Theorem 1. Let $V$ be a Banach space such that $V'$ has the Radon-Nikodym property (for example, $V$ is Hilbert or it's separable reflexive) and $1\leq p<\infty$. If $$u_n\rightharpoonup u\quad\text{em}\quad L^p(0,T;V),$$ then $$\int_0^T\varphi u_n\;dt\rightharpoonup\int_0^T\varphi u\;dt\quad\text{em}\quad X,\qquad\forall\ \varphi\in C[0,T].$$

Theorem above implies the desired result provided that the sequence $\{u'_n\}$ of weak derivatives has sufficient regularity.
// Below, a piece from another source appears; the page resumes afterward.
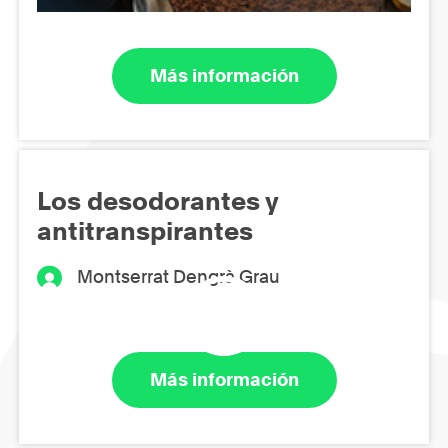
Más información
Los desodorantes y
antitranspirantes
Montserrat Dengrà Grau
Más información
More precisely:

Let $V$ be as in the hypothesis of Theorem 1. Assume that $$v_n\rightharpoonup v\quad\text{in}\quad L^2(0,T;V)$$ and that $\{v_n'\}$ is bounded in $L^b(0,T; V)$ for some $1<b<\infty$. Then $$v_n(s)\rightharpoonup v(s)\quad\text{in}\quad V,\qquad\forall\ s\in(0,T).$$

Proof:

Let $s\in(0,T)$ and $f\in V'$. We want to prove that

$$f(v_n(s))\to f(v(s))\quad\text{in}\quad\mathbb{R}.$$

Define $u_n=v_n-v$. Then $$u_n\rightharpoonup 0\quad\text{in}\quad L^2(0,T;V)\tag{1}$$ and we need to prove that $$f(u_n(s))\to 0\quad\text{in}\quad\mathbb{R}.$$

Set $\phi\in C^1([0,T];\mathbb{R})$ such that $\phi(0)=-1$ and $\phi(T)=0$.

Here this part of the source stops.